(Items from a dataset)
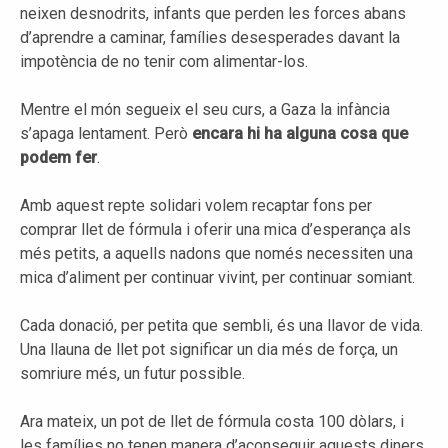
neixen desnodrits, infants que perden les forces abans
d’aprendre a caminar, famílies desesperades davant la
impotència de no tenir com alimentar-los.
Mentre el món segueix el seu curs, a Gaza la infància
s’apaga lentament. Però
encara hi ha alguna cosa que
podem fer
.
Amb aquest repte solidari volem recaptar fons per
comprar llet de fórmula i oferir una mica d’esperança als
més petits, a aquells nadons que només necessiten una
mica d’aliment per continuar vivint, per continuar somiant.
Cada donació, per petita que sembli, és una llavor de vida.
Una llauna de llet pot significar un dia més de força, un
somriure més, un futur possible.
Ara mateix, un pot de llet de fórmula costa 100 dòlars, i
les famílies no tenen manera d’aconseguir aquests diners.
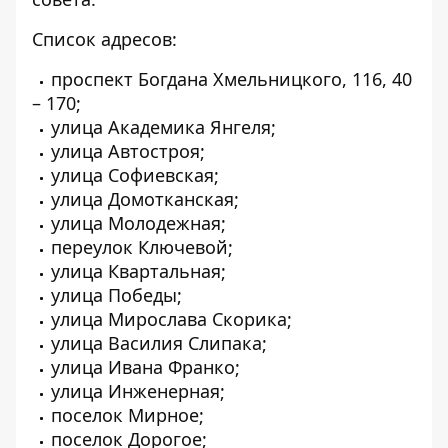
Список адресов:
проспект Богдана Хмельницкого, 116, 40
– 170;
улица Академика Янгеля;
улица Автостроя;
улица Софиевская;
улица Домотканская;
улица Молодежная;
переулок Ключевой;
улица Квартальная;
улица Победы;
улица Мирослава Скорика;
улица Василия Слипака;
улица Ивана Франко;
улица Инженерная;
поселок Мирное;
поселок Дорогое;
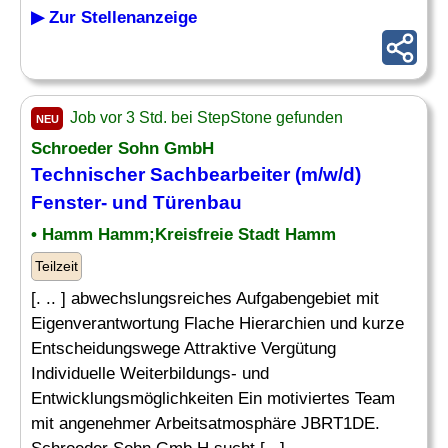
▶ Zur Stellenanzeige
Job vor 3 Std. bei StepStone gefunden
NEU
Schroeder Sohn GmbH
Technischer Sachbearbeiter
(m/w/d)
Fenster- und Türenbau
• Hamm Hamm;Kreisfreie Stadt Hamm
Teilzeit
[. .. ] abwechslungsreiches Aufgabengebiet mit
Eigenverantwortung Flache Hierarchien und kurze
Entscheidungswege Attraktive Vergütung
Individuelle Weiterbildungs- und
Entwicklungsmöglichkeiten Ein motiviertes Team
mit angenehmer Arbeitsatmosphäre JBRT1DE.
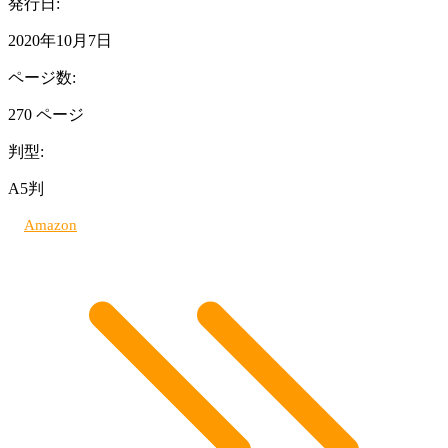
発行日:
2020年10月7日
ページ数:
270 ページ
判型:
A5判
Amazon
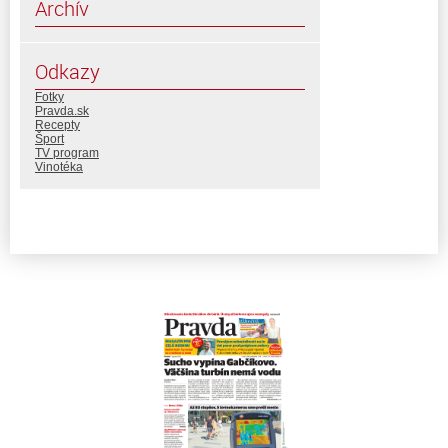
Archív
Odkazy
Fotky
Pravda.sk
Recepty
Šport
TV program
Vinotéka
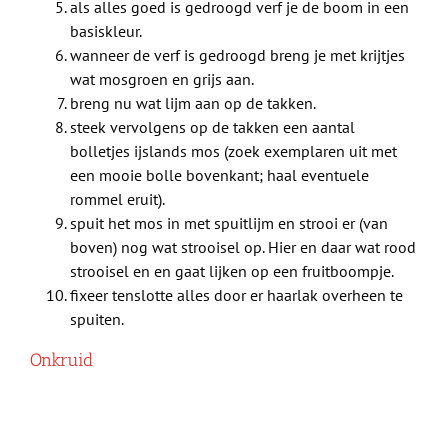
als alles goed is gedroogd verf je de boom in een
basiskleur.
wanneer de verf is gedroogd breng je met krijtjes
wat mosgroen en grijs aan.
breng nu wat lijm aan op de takken.
steek vervolgens op de takken een aantal
bolletjes ijslands mos (zoek exemplaren uit met
een mooie bolle bovenkant; haal eventuele
rommel eruit).
spuit het mos in met spuitlijm en strooi er (van
boven) nog wat strooisel op. Hier en daar wat rood
strooisel en en gaat lijken op een fruitboompje.
fixeer tenslotte alles door er haarlak overheen te
spuiten.
Onkruid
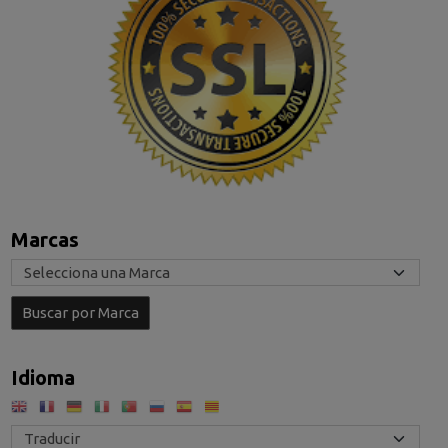
Marcas
Idioma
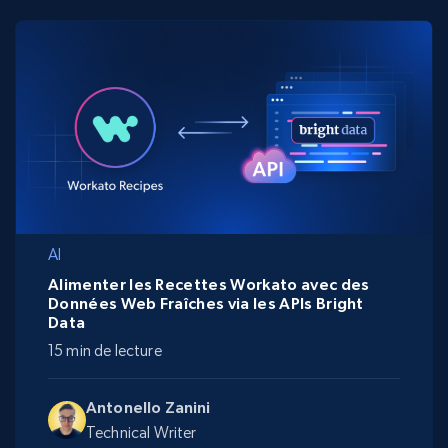
AI
Alimenter les Recettes Workato avec des
Données Web Fraîches via les APIs Bright
Data
15 min de lecture
Antonello Zanini
Technical Writer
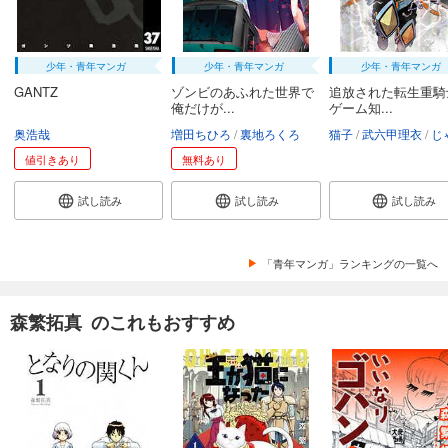
少年・青年マンガ
少年・青年マンガ
少年・青年マンガ
GANTZ
ゾンビのあふれた世界で
追放された転生重騎
俺だけが...
ゲーム知...
奥浩哉
増田ちひろ
裏地ろくろ
猫子
武六甲理衣
じゃい
値引きあり
無料あり
試し読み
試し読み
試し読み
「青年マンガ」ランキングの一覧へ
森繁拓真 のこれもおすすめ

#### Task directions
Report the lines above that contain "alles".

#### Response for this exercise
als alles goed is gedroogd verf je de boom in een
fixeer tenslotte alles door er haarlak overheen te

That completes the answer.